Dr. Nattestad then spoke about some specific pharmaceutical categories in his medical history discussion.

"I want to know what kind of drug it is -- that's what you need to know," he said. "I care about the category, not the sales name."

He displayed a list of the 30 most prescribed pharmaceuticals in the U.S., noting that four of the top 10 drugs on the list are selective serotonin reuptake inhibitors (SSRIs). These pharmaceuticals are typically used as antidepressants.

"There are so many different SSRIs that it is difficult to keep up," he said. "The good news is that usually [this category of pharmaceuticals] aren't clinically relevant in your treatment."

He then briefly talked about pain management and opioid abuse.

"I have a huge issue with opioid abuse in this country. Why are opioids available here when they aren't available in other countries I have practiced in?" he asked. "We have to get these drugs tossed."

He noted that for postsurgical pain, he'll recommend ibuprofen.

"I try to remind my patients that they just had surgery, and it's supposed to hurt," he said, which drew an appreciative laugh from the audience.

Medical and disease history

An important aspect of a patient's history is asking about the medical and disease history. Dr. Nattestad focused on conditions such as hypertension and diabetes in his presentation.

“You'll save two or three people's lives a year if you screen for hypertension and tell them to see a physician.”
— Anders Nattestad, DDS, PhD

He spent time walking the audience through the process of taking a patient's blood pressure and reminding them that 1 in 6 people have undiagnosed hypertension.

"You'll save two or three people's lives a year if you screen for hypertension and tell them to see a physician," he said.

Dr. Nattestad walked the attendees through the different types of diabetes and what some of the terms associated with the condition mean, such as HbA1c and blood glucose.

Dentists should measure patients' blood glucose levels, or lend their device to the patients so they take their own, he recommended.

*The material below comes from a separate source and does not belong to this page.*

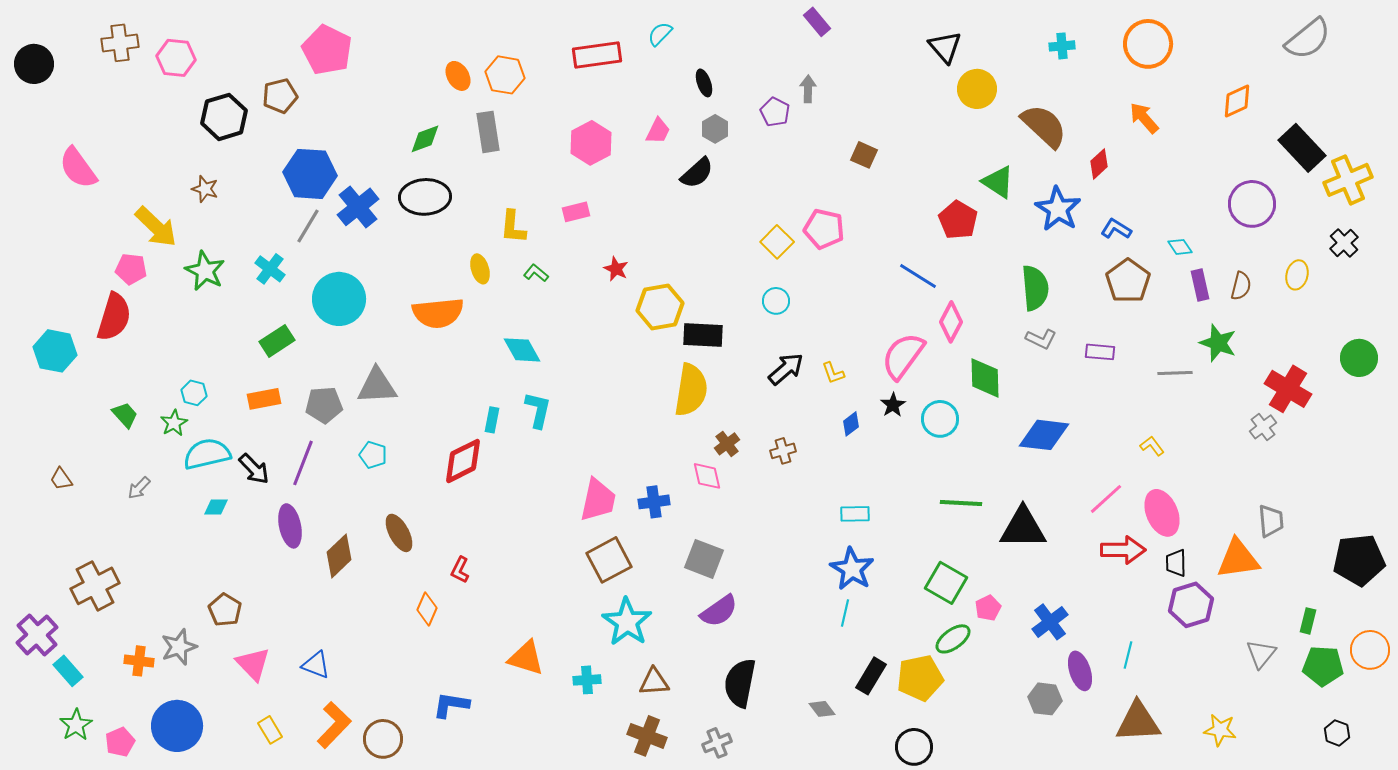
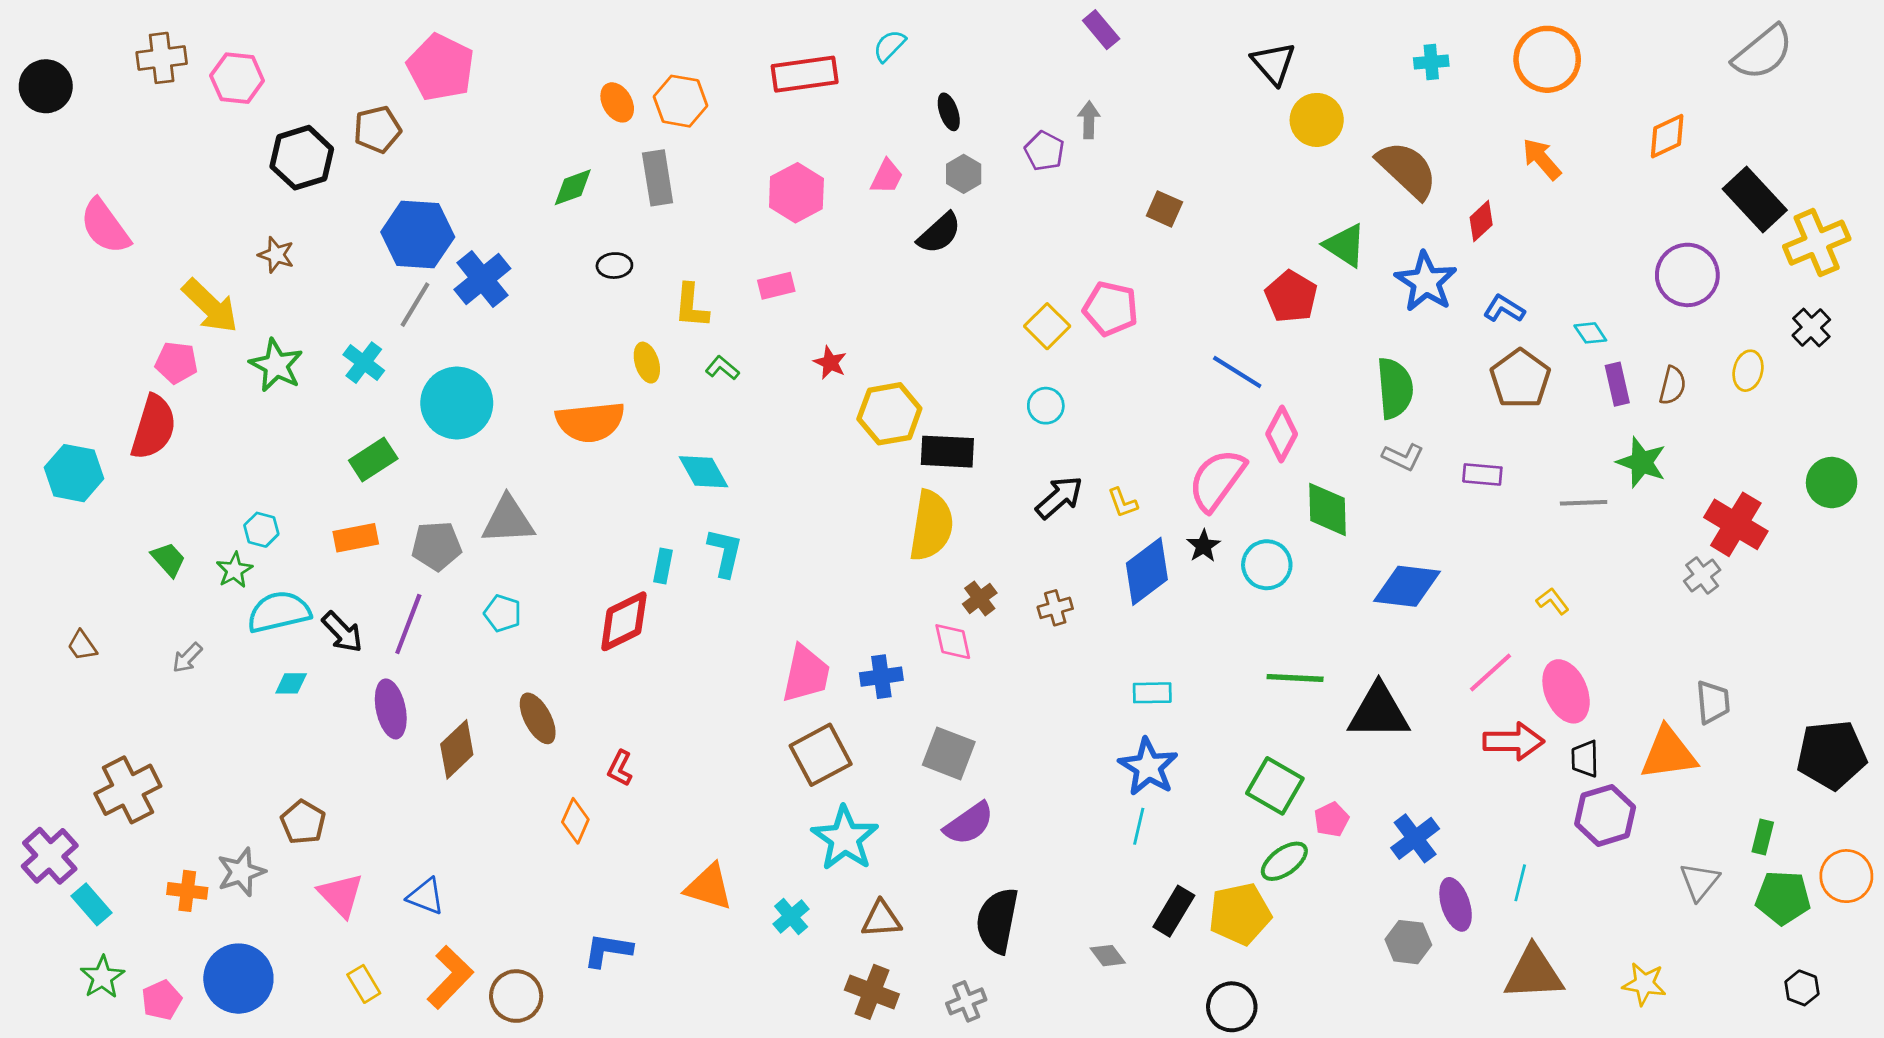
black ellipse: (425, 197) -> (614, 266), moved, size x0.5
blue diamond: (851, 424) -> (1147, 571), size x2.0
cyan cross: (587, 680) -> (791, 917), turned -36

These devices can be purchased online for between $10 and $70, he noted.

When treating patients with either type of diabetes, Dr. Nattestad generally makes some treatment plan modifications:

  • Schedules morning appointments.
  • Advises normal medications and diet for patients before treatment.
  • Limits treatment duration.
  • Considers if antibiotic coverage is necessary.
  • Issues post-op diet instructions.
  • Admits the patient to the hospital for larger surgeries.
  • Consults with a physician.

When to postpone treatment

An audience member asked when a dentist should consider postponing elective treatment because of a patient's medical condition. Dr. Nattestad responded that he postpones treatment in patients with the following conditions:

  • Heart attack (known as an acute myocardial infarction or AMI) in the last few months
  • Stroke in the last few months
  • Uncontrolled diabetes
  • Blood pressure above 180/110 based on individual assessment
  • Undiagnosed and untreated chest pains

He related a story of a patient who came to him for dental work when the patient had experienced multiple recent strokes and told Dr. Nattestad that he was going back into the hospital as soon as he recovered from an illness. However, it took Dr. Nattestad some time to convince the patient that having dental treatment wasn't appropriate at that time and that he'd be happy to treat him when the patient had recovered.

A member of the audience then asked if Dr. Nattestad had been concerned about a potential lawsuit from deciding not to treat this patient.

"When you make a decision based on science, you'll never be accused of abandoning a patient," he replied.